It’s time to spring forward.
This weekend brings the annual March ritual of moving clocks forward one hour.
It’s Daylight Saving Time when people gain an extra hour of daylight each afternoon by giving up an extra hour of sleep.
Mississippians will make the change at 2 a.m. on Sunday, and some federal lawmakers would like to see that be the last time the task has to be completed.
Joining the push to make Daylight Saving Time permanent across the country is Mississippi’s U.S. Sen. Cindy Hyde-Smith. She is supporting House Bill 69, known as the Sunshine Protection Act of 2021.
Daylight Saving Time begins Sunday and lasts until Sunday, Nov. 7. According to Hyde-Smith, the act would simply negate the need for Americans to change their clocks twice a year making the time between March and November the permanent time all year.
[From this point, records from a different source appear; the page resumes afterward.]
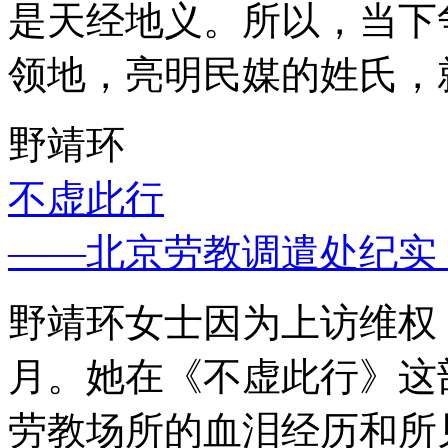
是天经地义。所以，当下
领地，亮明民媒的姓氏，
野靖环
不虚此行
——北京劳教调遣处纪实
野靖环女士因为上访维权，
月。她在《不虚此行》这
劳教场所的血泪经历和所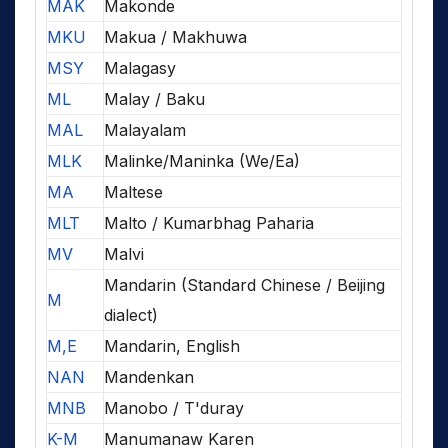
MAK
Makonde
MKU
Makua / Makhuwa
MSY
Malagasy
ML
Malay / Baku
MAL
Malayalam
MLK
Malinke/Maninka (We/Ea)
MA
Maltese
MLT
Malto / Kumarbhag Paharia
MV
Malvi
Mandarin (Standard Chinese / Beijing
M
dialect)
M,E
Mandarin, English
NAN
Mandenkan
MNB
Manobo / T'duray
K-M
Manumanaw Karen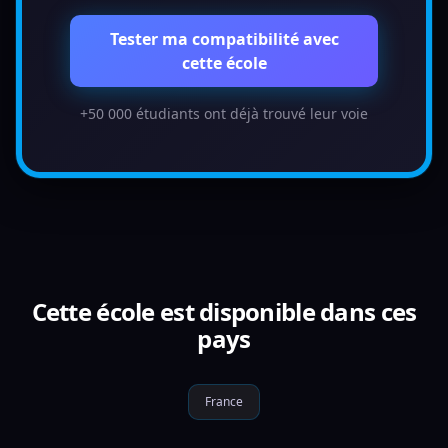
Tester ma compatibilité avec
cette école
+50 000 étudiants ont déjà trouvé leur voie
Cette école est disponible dans ces
pays
France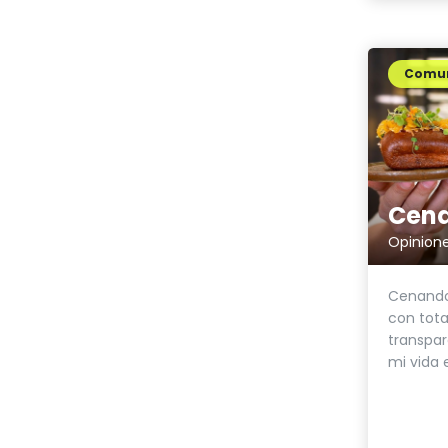
Comun
Cena
Opinione
Cenando
con tota
transpar
mi vida e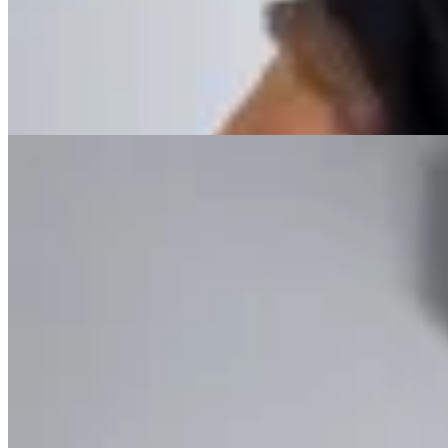
Blusa Porto
$ 1.590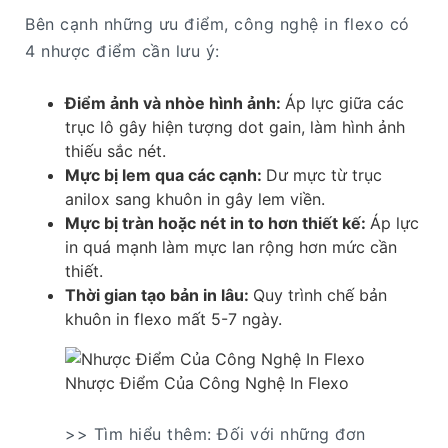
Bên cạnh những ưu điểm, công nghệ in flexo có
4 nhược điểm cần lưu ý:
Điểm ảnh và nhòe hình ảnh:
Áp lực giữa các
trục lô gây hiện tượng dot gain, làm hình ảnh
thiếu sắc nét.
Mực bị lem qua các cạnh:
Dư mực từ trục
anilox sang khuôn in gây lem viền.
Mực bị tràn hoặc nét in to hơn thiết kế:
Áp lực
in quá mạnh làm mực lan rộng hơn mức cần
thiết.
Thời gian tạo bản in lâu:
Quy trình chế bản
khuôn in flexo mất 5-7 ngày.
Nhược Điểm Của Công Nghệ In Flexo
>> Tìm hiểu thêm: Đối với những đơn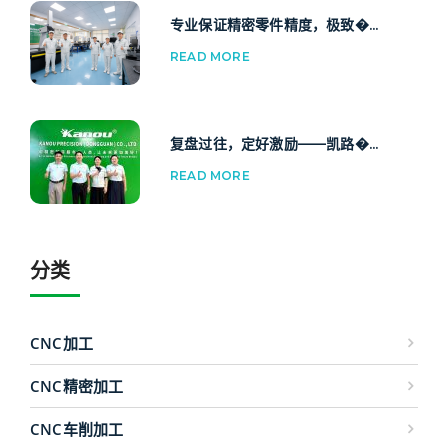
专业保证精密零件精度，极致�...
READ MORE
复盘过往，定好激励——凯路�...
READ MORE
分类
CNC加工
CNC精密加工
CNC车削加工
“The public safety improvements, economic benefits and the wellbeing of the American people are all excellent and credible reasons to embrace year-long Daylight Saving Time,” Hyde-Smith said. “I know the agricultural sector in Mississippi and across the nation desires this change. I believe the Sunshine Protection Act would give us an immediate and long-term boost after a terrible pandemic year and a very dark winter.”
It was 1918, during World War I, when Daylight Saving Time was first implemented as a way to conserve fuel. After World War I, Congress ended it at the federal level, but continued to allow states to observe it. A year-round daylight saving time was also added during World War II.
A federal law was passed in 1966 created the Uniform Time Act due to the random way states had been observing daylight saving time. The law forced states to either change clocks to daylight saving time at a certain time and day twice each year or remain on the year-round time.
There are currently 15 states with year-round time including Arkansas, Alabama, California, Delaware, Georgia, Idaho, Louisiana, Maine, Ohio, Oregon, South Carolina, Tennessee, Utah, Washington and Wyoming.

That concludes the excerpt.